Il dramma vissuto da Francesca

“Continuava a ripetere: “Fammi fare quello che voglio o ti uccido. Stai ferma e non urlare”. Non era un uomo, era una bestia quello che per quarantacinque minuti mi è stato addosso. Era il doppio di me e tutto il suo peso era sulla mia schiena. Si arrabbiava, perché avevo i jeans troppo stretti e non riusciva a levarmeli. Quarantacinque minuti in cui ho capito che la mia paura più forte era quella di morire...".

L’aggressione è avvenuta al Corso Arnaldo Lucci, parcheggio della Metropark (pieno di telecamere) nel primo pomeriggio di domenica della scorsa settimana. Lo stupratore è poi stato arrestato dalla polizia.
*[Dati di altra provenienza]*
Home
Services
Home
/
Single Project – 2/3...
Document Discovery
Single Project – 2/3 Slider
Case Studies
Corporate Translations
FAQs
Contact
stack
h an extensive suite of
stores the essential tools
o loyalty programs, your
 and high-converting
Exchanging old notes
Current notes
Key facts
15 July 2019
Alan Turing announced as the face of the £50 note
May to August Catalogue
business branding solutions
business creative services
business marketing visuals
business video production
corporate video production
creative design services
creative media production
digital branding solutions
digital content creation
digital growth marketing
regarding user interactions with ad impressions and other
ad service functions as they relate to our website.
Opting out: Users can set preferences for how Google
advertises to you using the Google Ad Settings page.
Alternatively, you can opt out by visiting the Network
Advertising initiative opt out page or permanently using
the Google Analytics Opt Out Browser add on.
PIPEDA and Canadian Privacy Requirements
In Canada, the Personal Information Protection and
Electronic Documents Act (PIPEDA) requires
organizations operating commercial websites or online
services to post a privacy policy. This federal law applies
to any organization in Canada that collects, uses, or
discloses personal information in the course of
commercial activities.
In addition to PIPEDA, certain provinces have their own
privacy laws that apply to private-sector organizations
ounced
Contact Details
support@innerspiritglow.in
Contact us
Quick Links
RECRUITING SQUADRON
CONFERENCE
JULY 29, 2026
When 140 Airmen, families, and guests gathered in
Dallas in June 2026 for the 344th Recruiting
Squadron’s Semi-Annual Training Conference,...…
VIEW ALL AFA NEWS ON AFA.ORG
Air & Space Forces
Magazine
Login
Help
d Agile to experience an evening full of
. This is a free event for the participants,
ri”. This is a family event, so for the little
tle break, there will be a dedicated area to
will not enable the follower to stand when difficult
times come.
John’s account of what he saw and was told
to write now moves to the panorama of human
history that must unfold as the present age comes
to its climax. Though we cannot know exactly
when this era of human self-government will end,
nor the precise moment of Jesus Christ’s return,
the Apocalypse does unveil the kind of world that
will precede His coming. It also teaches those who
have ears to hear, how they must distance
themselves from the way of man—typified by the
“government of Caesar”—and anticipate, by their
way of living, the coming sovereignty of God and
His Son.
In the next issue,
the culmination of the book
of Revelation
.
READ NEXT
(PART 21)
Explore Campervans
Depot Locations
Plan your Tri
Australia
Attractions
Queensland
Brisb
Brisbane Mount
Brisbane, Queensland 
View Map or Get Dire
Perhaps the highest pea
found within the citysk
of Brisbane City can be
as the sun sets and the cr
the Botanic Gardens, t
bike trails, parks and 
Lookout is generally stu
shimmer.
Come riportato dalle colonne di Repubblica, Francesca è rimasta in balia dell’assalitore per 45 lunghissimi minuti in cui nessuno l’ha aiutata, solo una donna ha visto quanto stese accadendo ma si è data alla fuga senza allertare i soccorsi. Solo più tardi, un uomo ha visto la scena e ha allertato la polizia che ha arrestato il senegalese.

All’improvviso quest’uomo grande e grosso ha scavalcato una recinzione ed è venuto verso di me. Ho subito avuto paura, aveva l’aria minacciosa. Mi ha afferrato un braccio. Io ho subito pensato a una rapina: così, per salvarmi, gli ho dato la borsa. “Prendi tutto, ci sono i soldi”, ho detto. La risposta mi ha raggelato. Ha detto: “Non voglio i tuoi soldi, quelli ce li ho”. Poi mi ha strattonato e scaraventato per terra. Ho visto il mio cellulare volare via, mi ha strappato il giubbino di dosso. Ho capito che per me era finita”, il racconto alla Repubblica.